The figure to the left is a three dimensional representation of principal components 1, 2, and 3, generated from a sample of Gujaratis from Houston, and Chinese from Denver. When these two populations are pooled together the Chinese form a very homogeneous cluster. They don't vary much across the three top explanatory dimensions of genetic variance. In contrast, the Gujaratis do vary. This is not surprising. In the supplements of Reconstructing Indian population history it was notable that the Gujaratis did tend to shake out into two distinct clusters in the PCAs.

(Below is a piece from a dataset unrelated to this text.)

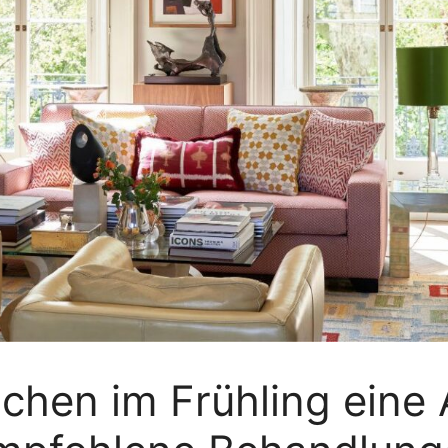
uchen im Frühling eine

This is a finding you see over and over when you manipulate the HapMap Gujarati data set. In reality, there aren't two equivalent clusters. Rather, there's one "tight" cluster, which I will label "Gujarati_B" from now on in my data set, and another cluster, "Gujarati_A," which really just consists of all the individuals who are outside of Gujarati_B cluster. Even when compared to other South Asian populations these two distinct categories persist in the HapMap Gujaratis. Zack has already identified a major difference between the two clusters: Gujarat_A has some individuals with much more "West Eurasian" ancestry. To be more formal about this in the future I simply assigned individuals in my merged data set to one of the two Gujarati clusters based on their position in the first two PCs. Yesterday night I ran ADMIXTURE K = 2 to 10, with 75,000 SNPs. I also removed the Native American groups, and added more European and East Asian samples from the HapMap. Below are some populations at K = 4:
Let's drill down to the level of individuals. Here are the Gujarati individuals, along with Sindhis, and my parents (Bengali). I've sorted by the "European" and then "South Asian" components (light blue and green respectively, while purple is modal in Papuans and red in East Asians):
The ADMIXTURE plots are in total alignment with the PCA. In the PCA Gujarati_A exhibit a spectrum of distance from the European cluster, and in the ADMIXTURE you see the same. In contrast, Gujarati_B is relatively uniform. So what's going on? I will be posting something similar over at Sepia Mutiny soon. But my guess is that Gujarati_B are a subset of Patels. In other words, they're a genetically distinct jati. I suspect that Gujarati_A are a more diverse bunch from a number of different jatis. Does this matter? I believe it does. If Gujarati_B are a distinct ethno-social group which is a subset of Gujaratis, then they may not be as good a proxy for South Asian medical genetics as Gujarati_A. More concretely, Gujarati_B may have relatively high frequency rare disease alleles because they're an inbred clan. In contrast, while Gujarati_A may exhibit all the hallmarks of South Asian endogamy, if they're a larger number of different groups, then they'll have all sorts of different rare alleles. The ones they have in common may be more generally South Asian.